Supreme Court of Idaho
Jun 30, 1930
49 Idaho 511 (Idaho 1930)

Opinion

No. 5534.

June 30, 1930.

APPEAL from the District Court of the Eighth Judicial District, for Kootenai County. Hon. W.F. McNaughton, Judge.

Action for compensation. Judgment for the defendant. Affirmed.

Frank Langley, for Appellant.

Under the workmen's compensation law the acceleration or aggravation of a latent bodily defect or disease through injury sustained by accident in course of employment is compensable. ( Larson v. Blackwell Lumber Co., 48 Idaho 136, 279 Pac. 1087; Pinyon Queen Min. Co. v. Industrial Commission of Utah, 59 Utah, 402, 204 P. 323.)

Absolute proof that disability resulted from injury is not required. ( McNeil v. Panhandle Lumber Co., 34 Idaho 773, 203 P. 1068.)

On appeal from award by industrial accident board and from judgment of district court, the supreme court will set aside the same if not supported by substantial and competent evidence. ( Larson v. Blackwell Lumber Co., supra; Brady v. Place, 41 Idaho 747, 242 P. 314, 243 P. 654.)

R.M. Cummins and Harry M. Morey, for Respondents.

The burden is on the claimant in compensation cases, just as in common-law actions, to prove his case, that is, to prove that he had an injury by accident and that the disability resulted therefrom. ( Singlaub v. Industrial Acc. Com., 87 Cal.App. 324, 262 P. 411; Aetna Life Ins. Co. v. Industrial Commission of Utah, 64 Utah, 415, 231 P. 442; 28 R. C. L., p. 812, par. 99; Hawkins v. Bonner County, 46 Idaho 739, 271 P. 327.)


Oscar Larson, while working for the respondent, received an injury by a board falling on his leg for which he received compensation. Some fourteen months thereafter he suffered a stroke of paralysis from which he soon after died. Prior to his death, however, he filed a petition with the Industrial Accident Board to reopen his case on the ground of a change in conditions occasioned by the paralysis, which he claimed was caused by the leg injury. The Industrial Accident Board denied the petition and this was affirmed by the district court. The decedent's widow, as administratrix of his estate, has been regularly substituted as the claimant and appellant in this appeal.

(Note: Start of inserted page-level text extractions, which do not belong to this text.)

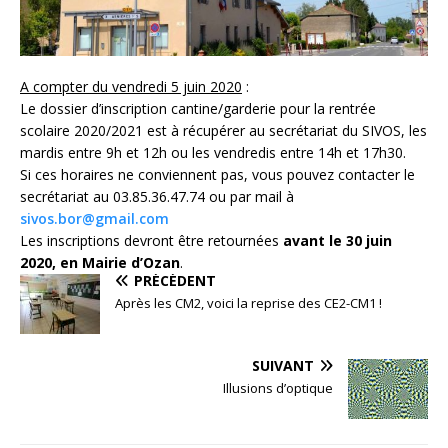
A compter du vendredi 5 juin 2020
:
Le dossier d’inscription cantine/garderie pour la rentrée
scolaire 2020/2021 est à récupérer au secrétariat du SIVOS, les
mardis entre 9h et 12h ou les vendredis entre 14h et 17h30.
Si ces horaires ne conviennent pas, vous pouvez contacter le
secrétariat au 03.85.36.47.74 ou par mail à
sivos.bor@gmail.com
Les inscriptions devront être retournées
avant le 30 juin
2020, en Mairie d’Ozan
.
PRÉCÉDENT
Après les CM2, voici la reprise des CE2-CM1 !
SUIVANT
Illusions d’optique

Respondents contend that the evidence does not sufficiently establish that the accident was the cause of Larson's death. The criterion governing such a situation has been laid down by this court in Hawkins v. Bonner County, 46 Idaho 739, 271 P. 327, 328, as follows:

"The burden is on a claimant to produce competent evidence that death resulted from an injury for which the statute provides compensation, and it is not sufficient to establish a state of facts which is as consistent with as against a right to compensation."

See, also, Simpson Const. Co. v. Industrial Acc. Com., 74 Cal.App. 239, 240 P. 58; In re Sanderson's Case, 224 Mass. 558, 113 N.E. 355; 28 R. C. L. 812.

The respondent introduced no evidence. Several physicians testified for appellant, the material part of their testimony being as follows:

Dr. Dwyer:

"Q. Do you think the facts I have related would accelerate any latent weakness that might have, previous to the time of the injury, existed in his system — do you think that it would have accelerated that tendency to the stroke of apoplexy? A. It is possible that it did so."

Dr. Teed:

"Q. Now doctor, did you mean to say in answer to Mr. Morey's question that this injury might have accelerated the claimant's stroke of apoplexy, or that in your opinion it did accelerate it? A. Well the idea I meant to convey was that it is possible that it did, or it could hasten the condition like Mr. Larson has.

"Q. Would you say that it probably did hasten it? A. Well I might just hesitate to say that but it is possible that it could."

Dr. Sturgis:

"Q. Do you think the injury had anything to do with bringing on his present condition and if so, what? A. All I could say is that it might have. . . . ."

Dr. Mowery:

"Q. What are your conclusions as to whether or not an injury suffered by the claimant in December, 1927, caused or tended to hasten the development of his present condition? A. Well, in my candid opinion, gentlemen, it certainly is a most pitiable case but in my opinion the possibility of connecting this injury with the present condition is rather remote — it is not very probable."

Tested by the above rule, this evidence is insufficient to show that the accident caused the death.

The court therefore did not err in denying compensation.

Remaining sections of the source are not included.